I talked to my sis for the first time in a long time on Monday. She's coming home for a visit a week from Friday so we discussed plans and I filled her in on general life issues. I talked to her for about an hour but only after I made mom tell her about Brian. Yeah, my mom hasn't really told anyone about the "allofasuddenliveinboyfriend" and I've been on her case since before he got here to tell Shan but she put it off. So that was an interesting conversation, my sis is a psych doc so of course she had her analytical opinions but overall she took it ok and has the same concerns as I do. I'm just excited that she'll be home for a week, as much as it would pain me to admit this in the past I really do love my sister and miss her stupid BS :)
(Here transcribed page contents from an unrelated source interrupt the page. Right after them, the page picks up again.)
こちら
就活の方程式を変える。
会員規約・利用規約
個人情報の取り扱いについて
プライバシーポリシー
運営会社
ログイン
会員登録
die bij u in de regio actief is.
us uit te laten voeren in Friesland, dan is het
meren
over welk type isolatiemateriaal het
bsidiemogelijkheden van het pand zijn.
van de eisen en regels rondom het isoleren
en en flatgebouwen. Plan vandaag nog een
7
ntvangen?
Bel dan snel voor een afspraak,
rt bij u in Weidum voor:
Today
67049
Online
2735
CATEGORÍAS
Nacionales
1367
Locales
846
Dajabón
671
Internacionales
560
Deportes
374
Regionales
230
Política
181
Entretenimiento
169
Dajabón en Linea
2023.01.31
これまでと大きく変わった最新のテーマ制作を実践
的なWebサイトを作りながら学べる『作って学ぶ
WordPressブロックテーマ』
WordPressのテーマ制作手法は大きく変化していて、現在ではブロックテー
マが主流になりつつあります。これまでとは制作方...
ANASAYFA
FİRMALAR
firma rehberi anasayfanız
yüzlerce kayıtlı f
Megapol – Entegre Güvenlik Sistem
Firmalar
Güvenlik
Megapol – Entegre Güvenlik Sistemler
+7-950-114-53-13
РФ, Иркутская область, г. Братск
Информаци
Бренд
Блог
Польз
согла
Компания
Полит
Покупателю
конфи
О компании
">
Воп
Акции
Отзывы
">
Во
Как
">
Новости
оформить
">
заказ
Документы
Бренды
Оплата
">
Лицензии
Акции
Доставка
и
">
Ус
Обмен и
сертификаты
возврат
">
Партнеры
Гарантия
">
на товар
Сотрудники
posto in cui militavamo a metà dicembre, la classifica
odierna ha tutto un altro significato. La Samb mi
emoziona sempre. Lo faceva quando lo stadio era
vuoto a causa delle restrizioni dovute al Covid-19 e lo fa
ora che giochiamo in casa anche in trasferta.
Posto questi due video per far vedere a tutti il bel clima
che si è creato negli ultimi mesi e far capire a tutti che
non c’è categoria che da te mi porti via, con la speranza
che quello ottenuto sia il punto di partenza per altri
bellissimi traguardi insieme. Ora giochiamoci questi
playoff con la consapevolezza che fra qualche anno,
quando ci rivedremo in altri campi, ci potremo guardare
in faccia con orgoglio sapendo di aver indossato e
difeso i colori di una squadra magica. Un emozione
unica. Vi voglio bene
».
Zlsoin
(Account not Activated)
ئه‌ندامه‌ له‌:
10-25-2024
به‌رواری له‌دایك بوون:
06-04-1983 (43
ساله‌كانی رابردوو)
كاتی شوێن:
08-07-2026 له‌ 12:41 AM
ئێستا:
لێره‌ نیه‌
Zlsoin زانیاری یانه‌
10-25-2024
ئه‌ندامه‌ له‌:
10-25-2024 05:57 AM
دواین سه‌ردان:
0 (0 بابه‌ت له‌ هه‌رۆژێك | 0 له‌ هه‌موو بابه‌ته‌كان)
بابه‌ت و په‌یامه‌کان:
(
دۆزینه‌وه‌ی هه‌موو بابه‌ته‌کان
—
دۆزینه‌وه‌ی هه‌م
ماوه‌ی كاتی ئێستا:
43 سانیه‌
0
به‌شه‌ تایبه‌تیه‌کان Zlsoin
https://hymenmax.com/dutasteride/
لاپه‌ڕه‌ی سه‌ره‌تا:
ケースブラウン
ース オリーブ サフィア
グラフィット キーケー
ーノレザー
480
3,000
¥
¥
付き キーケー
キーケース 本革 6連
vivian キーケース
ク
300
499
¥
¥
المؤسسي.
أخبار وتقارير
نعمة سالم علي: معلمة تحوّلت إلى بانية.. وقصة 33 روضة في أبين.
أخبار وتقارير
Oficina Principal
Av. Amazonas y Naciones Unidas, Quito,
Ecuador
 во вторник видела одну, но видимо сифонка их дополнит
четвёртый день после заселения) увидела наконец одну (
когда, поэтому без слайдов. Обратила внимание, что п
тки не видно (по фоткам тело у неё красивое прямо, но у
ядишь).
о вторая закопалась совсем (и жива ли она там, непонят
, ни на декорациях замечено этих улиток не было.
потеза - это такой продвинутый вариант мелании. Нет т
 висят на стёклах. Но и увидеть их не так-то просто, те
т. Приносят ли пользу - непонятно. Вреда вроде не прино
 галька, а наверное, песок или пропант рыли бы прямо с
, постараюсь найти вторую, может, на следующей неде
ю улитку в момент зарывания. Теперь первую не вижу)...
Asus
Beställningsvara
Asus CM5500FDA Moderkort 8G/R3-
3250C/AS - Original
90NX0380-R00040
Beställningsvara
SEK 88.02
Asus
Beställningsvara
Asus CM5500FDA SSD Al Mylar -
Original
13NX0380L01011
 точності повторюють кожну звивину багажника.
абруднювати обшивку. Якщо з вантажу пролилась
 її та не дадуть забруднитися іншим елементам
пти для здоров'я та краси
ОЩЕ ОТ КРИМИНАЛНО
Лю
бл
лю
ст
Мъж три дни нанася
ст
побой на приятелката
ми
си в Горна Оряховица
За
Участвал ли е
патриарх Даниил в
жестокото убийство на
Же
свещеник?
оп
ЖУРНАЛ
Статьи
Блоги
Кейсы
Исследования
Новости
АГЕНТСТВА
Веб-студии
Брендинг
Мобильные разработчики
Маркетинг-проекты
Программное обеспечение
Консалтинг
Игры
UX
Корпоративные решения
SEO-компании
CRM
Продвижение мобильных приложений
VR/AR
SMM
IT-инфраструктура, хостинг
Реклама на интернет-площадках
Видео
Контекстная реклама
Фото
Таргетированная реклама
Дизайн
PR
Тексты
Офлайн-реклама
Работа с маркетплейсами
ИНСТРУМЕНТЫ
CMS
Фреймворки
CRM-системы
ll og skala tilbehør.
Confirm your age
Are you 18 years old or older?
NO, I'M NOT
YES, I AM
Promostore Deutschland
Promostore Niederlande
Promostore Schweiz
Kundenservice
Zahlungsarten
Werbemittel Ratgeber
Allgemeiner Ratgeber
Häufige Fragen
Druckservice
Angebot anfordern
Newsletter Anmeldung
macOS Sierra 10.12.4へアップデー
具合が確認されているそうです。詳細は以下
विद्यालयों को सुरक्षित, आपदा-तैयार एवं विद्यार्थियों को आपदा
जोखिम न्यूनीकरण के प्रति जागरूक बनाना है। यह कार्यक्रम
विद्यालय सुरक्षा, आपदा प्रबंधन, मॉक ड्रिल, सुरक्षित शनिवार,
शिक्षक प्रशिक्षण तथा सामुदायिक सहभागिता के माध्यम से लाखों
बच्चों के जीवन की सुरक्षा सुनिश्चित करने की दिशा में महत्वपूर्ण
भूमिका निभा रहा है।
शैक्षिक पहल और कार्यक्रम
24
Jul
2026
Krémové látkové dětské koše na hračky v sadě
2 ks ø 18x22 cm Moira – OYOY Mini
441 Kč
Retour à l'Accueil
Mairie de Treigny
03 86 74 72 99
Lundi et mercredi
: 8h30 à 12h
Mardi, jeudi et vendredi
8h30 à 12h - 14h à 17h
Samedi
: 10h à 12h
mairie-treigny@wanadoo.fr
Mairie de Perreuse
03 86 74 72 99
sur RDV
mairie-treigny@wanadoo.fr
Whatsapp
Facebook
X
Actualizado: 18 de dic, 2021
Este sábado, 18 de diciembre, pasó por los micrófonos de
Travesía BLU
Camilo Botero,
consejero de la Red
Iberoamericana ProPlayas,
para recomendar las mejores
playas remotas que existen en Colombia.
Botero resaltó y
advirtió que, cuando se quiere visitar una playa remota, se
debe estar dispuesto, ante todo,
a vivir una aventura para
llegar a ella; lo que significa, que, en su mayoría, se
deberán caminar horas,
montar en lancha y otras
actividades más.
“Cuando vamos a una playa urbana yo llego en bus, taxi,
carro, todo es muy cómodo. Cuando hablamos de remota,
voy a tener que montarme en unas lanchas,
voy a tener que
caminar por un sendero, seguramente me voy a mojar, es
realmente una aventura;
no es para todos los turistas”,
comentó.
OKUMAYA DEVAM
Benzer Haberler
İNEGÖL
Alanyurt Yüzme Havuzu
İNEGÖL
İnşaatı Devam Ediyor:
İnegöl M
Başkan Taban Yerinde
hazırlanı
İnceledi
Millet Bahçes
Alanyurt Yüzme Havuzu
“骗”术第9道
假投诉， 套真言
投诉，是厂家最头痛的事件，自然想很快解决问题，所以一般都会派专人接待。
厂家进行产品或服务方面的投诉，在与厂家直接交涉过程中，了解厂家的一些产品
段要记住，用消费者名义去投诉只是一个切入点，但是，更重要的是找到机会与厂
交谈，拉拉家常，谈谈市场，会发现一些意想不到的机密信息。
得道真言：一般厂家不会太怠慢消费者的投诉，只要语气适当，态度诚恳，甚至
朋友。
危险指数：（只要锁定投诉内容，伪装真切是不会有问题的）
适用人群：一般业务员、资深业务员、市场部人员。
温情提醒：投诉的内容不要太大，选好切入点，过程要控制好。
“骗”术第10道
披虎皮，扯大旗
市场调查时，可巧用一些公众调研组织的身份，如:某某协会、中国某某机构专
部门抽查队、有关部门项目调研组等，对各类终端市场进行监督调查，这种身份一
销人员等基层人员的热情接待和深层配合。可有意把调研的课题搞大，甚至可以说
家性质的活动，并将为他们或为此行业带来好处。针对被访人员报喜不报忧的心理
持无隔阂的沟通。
In other family news, my brother achieved his 6 month sober milestone last week Friday! SO very proud of him for that! I planned on taking him out to dinner, just him and I, but I got the flu bug and had to reschedule for today. We're going to Motor, the restaurant at the Harley-Davidson Museum and I'm really looking forward to it. Not only for the food, which I hear is really good, but more so for the one on one time with Scotty. I went through A LOT of shit with him in the past couple years...all his seizures, the lying, finally admitting he had a problem, the fighting, all the hospital visits/stays, drunken late night phone calls when he was at his worst, suicide attempts, the 36 hour struggle that finally was the last straw and he got help...I was there through all of it! He told me multiple times that no one understood him like I did which makes me happy knowing that he knows he has my support, I just wish he would've utilized that more but I get that he didn't want to be a burden as I feel the same way on a daily basis. But anyway, the road to recovery is long but as bad as he was, making it 6 months is a big damn deal and I'm optimistic on his continued progress. So dinner and talks tonight will be good :)

And now I start my day...at a job that continues to be lame but I have issues with change so here I sit. Just wish things would pick up, my bank accounts are yelling at me!!!